Scottish Police Dismantle Trident Submarine

Early on Friday morning officers of Lothian and Borders Police dismantled a large model Trident nuclear weapon submarine which had blocked the street outside the Scottish Parliament in Edinburgh for 14 hours as a challenge to the Parliament to take a stand against Britain’s weapons of mass destruction.

Protesters sub outside the Scottish Parliament - 38.4 kb

Protesters sub outside the Scottish Parliament

At 10 a.m. on Thursday morning the submarine approached the Parliament building and, as it crossed the Canongate, the peace activists on the inside, from Trident Ploughshares and the Theatre of War group, locked on to each other, using tubing and climbing clips. The 25 foot model straddled the busy thoroughfare, allowing only emergency vehicles and other essential traffic to pass.

The 15 people inside came from far and wide across the UK and included Trident Ploughshares pledger Rosie Kane, who is also an MSP. As soon as the news reached the inside of the building MSPs and researchers from three parties came out to give the campaigners their support, making impromptu speeches and chatting with the submariners at the portholes. MSP Carolyn Leckie was expelled from the debating chamber after refusing to give up a placard which explained that Rosie Kane was absent because she had discovered weapons of mass destruction. A parliamentary motion of support for the protesters was tabled.

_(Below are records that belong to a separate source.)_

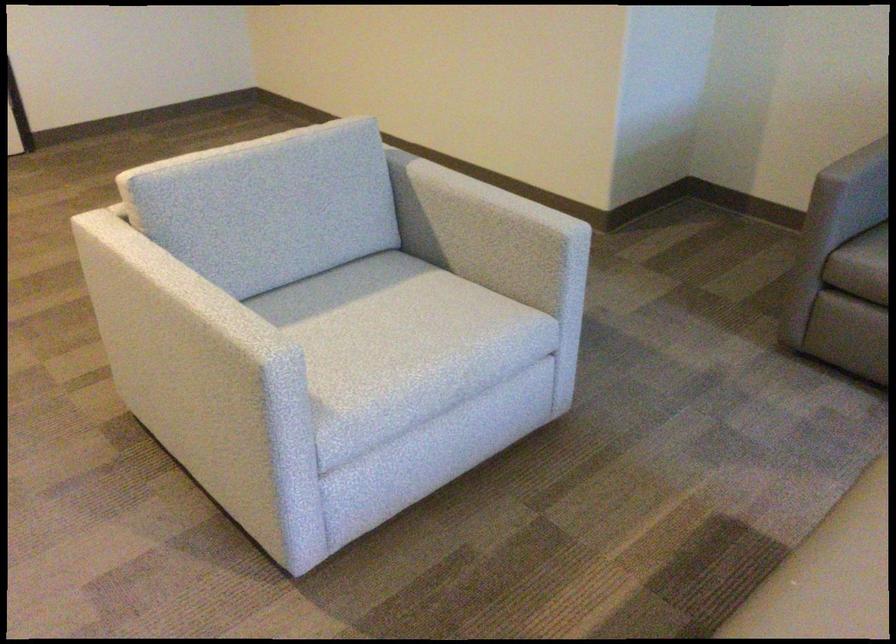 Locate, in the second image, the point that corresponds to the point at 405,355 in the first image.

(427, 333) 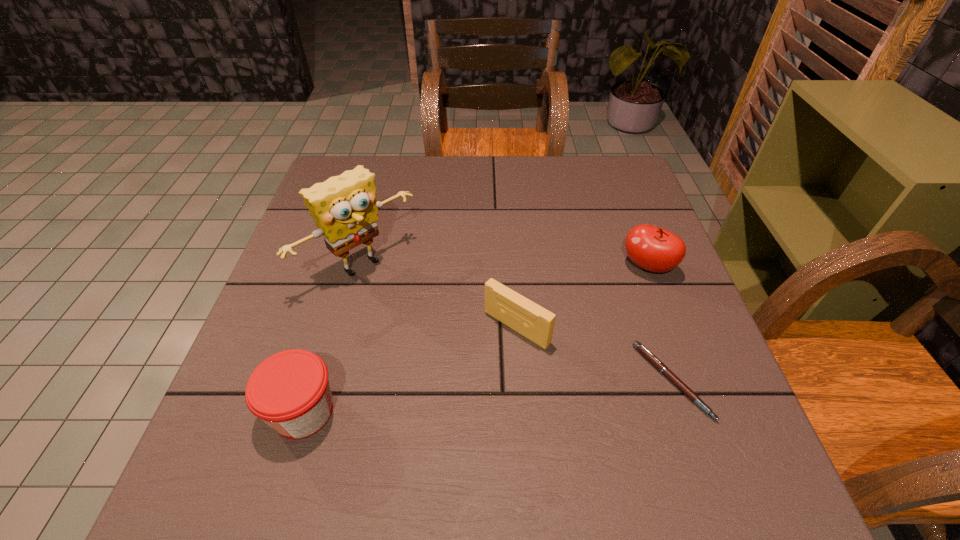 Identify the location of the third closest object to the third object from left to right. (652, 248).

I want to click on vacant region that satisfies the following two spatial constraints: 1. on the front side of the videotape; 2. at the nib of the pen, so click(520, 381).

At what (x,y) coordinates should I click in order to perform the action: click on vacant point that satisfies the following two spatial constraints: 1. on the front side of the pen; 2. at the nib of the sponge. Please return your answer as a coordinate pair (x, y). Image resolution: width=960 pixels, height=540 pixels. Looking at the image, I should click on (330, 381).

You are a GUI agent. You are given a task and a screenshot of the screen. Output one action in this format:
    pyautogui.click(x=<x>, y=<y>)
    Task: Click on the vacant region that satisfies the following two spatial constraints: 1. on the front side of the tallest object; 2. at the nib of the shortest object
    This screenshot has width=960, height=540.
    Given the screenshot: What is the action you would take?
    point(330,381)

Throughout the day activists on the outside of the model kept those inside informed of developments and handed in coffee, chips and pizza, as well as shortbread from inside the Parliament. The number of supporters gathered round the sub grew as the day went on and the news spread

For nearly eleven hours the police were content to take a low profile and indeed told the activists that they were not causing an obstruction, although they indicated that if the sub stayed in place it would become a problem. After a final warning at 9 p.m. the police moved the supporters away from the model, with the exception of two activists acting as legal observers. The police then began the task of disentangling the activists from the framework of the model. Due to equipment failure - the batteries ran out on their cutting machines - and an obvious lack of experience, it took them a total of three and a quarter hours to remove very simple lock-ons.

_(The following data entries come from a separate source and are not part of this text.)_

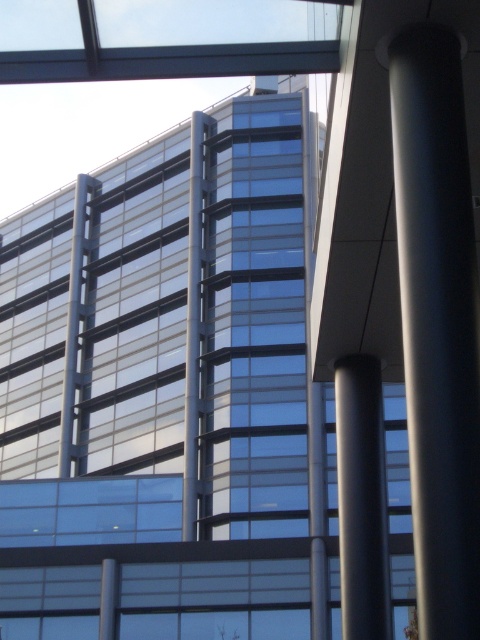 Does satin black column at right have a larger size compared to smooth gray column at center?

No.

Which of these two, satin black column at right or smooth gray column at center, stands shorter?

Standing shorter between the two is smooth gray column at center.

Between point (423, 28) and point (340, 472), which one is positioned behind?

Positioned behind is point (340, 472).

Locate an element on the screen. The width and height of the screenshot is (480, 640). satin black column at right is located at coordinates (437, 323). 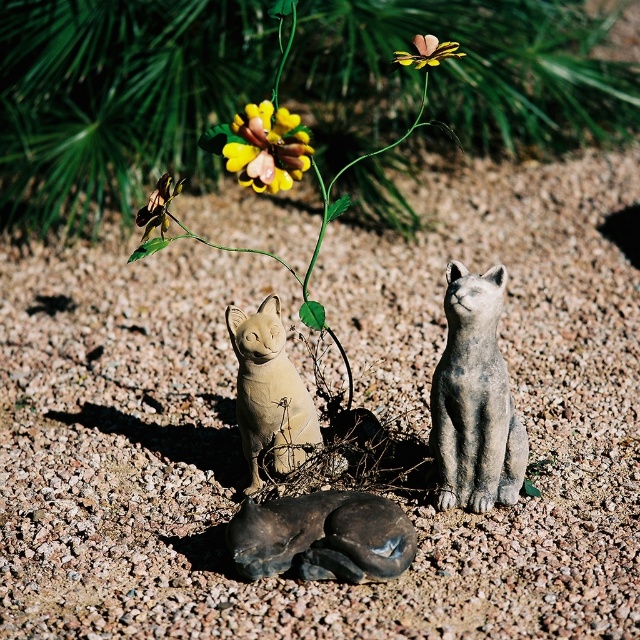 What do you see at coordinates (268, 392) in the screenshot?
I see `matte stone cat at center` at bounding box center [268, 392].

The first activist to be cut out was Brian Quail from Glasgow who suffered severe pain as his wrists were cruelly clamped behind his back by so-called quick cuffs. Following angry protests the officers moderated their use of the cuffs on the other nine who were arrested. There was also surprise and anger as police called a fire brigade unit to help with the cutting-out task. After Rosie Kane loudly and insistently pointed out to the firemen that they were breaching their own rules by helping police in an operation which did not involve risk to human life, they desisted, but not before one fireman had attempted to cut crudely through a lock-on tube with a hacksaw, at huge risk to the arm of one of those locked on.

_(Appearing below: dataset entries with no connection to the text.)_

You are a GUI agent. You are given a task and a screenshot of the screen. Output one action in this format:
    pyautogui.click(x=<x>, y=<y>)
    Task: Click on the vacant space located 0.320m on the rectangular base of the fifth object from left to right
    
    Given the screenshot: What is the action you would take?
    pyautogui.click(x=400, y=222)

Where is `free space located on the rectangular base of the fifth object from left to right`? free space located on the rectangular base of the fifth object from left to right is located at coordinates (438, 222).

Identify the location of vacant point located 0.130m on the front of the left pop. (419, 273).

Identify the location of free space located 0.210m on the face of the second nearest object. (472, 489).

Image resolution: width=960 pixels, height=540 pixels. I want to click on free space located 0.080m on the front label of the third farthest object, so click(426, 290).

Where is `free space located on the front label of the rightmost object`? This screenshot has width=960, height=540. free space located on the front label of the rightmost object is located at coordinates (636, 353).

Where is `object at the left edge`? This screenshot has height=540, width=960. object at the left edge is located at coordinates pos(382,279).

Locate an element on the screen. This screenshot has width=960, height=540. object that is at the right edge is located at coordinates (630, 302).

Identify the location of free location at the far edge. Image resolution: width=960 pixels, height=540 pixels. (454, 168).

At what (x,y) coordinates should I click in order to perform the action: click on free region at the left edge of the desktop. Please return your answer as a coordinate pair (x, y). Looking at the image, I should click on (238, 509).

The activists were taken to St Leonards police station where they were charged with obstructing the traffic. Rosie Kane and Emma Bateman, though they were the last pair arrested, were released at 7 a.m. It was 10 a.m. before the next pair, Angie Zelter and Adam Conway were let out, and the release of the others, Jane Tallents, Jane Smith, Sarah Whiteside, Brain Quail, Peter Lux and Janet Fenton was done in stages that ended at 12.30 p.m. The campaigners, and most notably Rosie herself, were incensed that they police had shown still more political bias by singling her out for early release so as to avoid media attention.

A spokesperson for the group said:

It was a very special moment when the police took the Trident submarine apart bit by bit. This was what we hoped would happen, that they would symbolically achieve what people all over the world are crying out for, the honest and open disarmament of Britain’s hideous arsenal of death.

The opposition to Britain’s nuclear weapons is particularly strong in Scotland and a Scottish Parliament with the courage to take a stand against Trident could make a real contribution to global nuclear disarmament. Specifically it can apply pressure to the Westminster Executive to live up to its commitments under the nuclear Non-Proliferation Treaty (NPT) and play a positive role at the Review Conference of that Treaty in May this year.

The NPT is not only about stopping new countries from getting nuclear weapons, it is also about the nuclear weapon states getting rid of theirs. At the moment Britain is completely refusing to comply with the Treaty.

The model submarine previously blockaded Downing Street for 5 hours on 11th October last year.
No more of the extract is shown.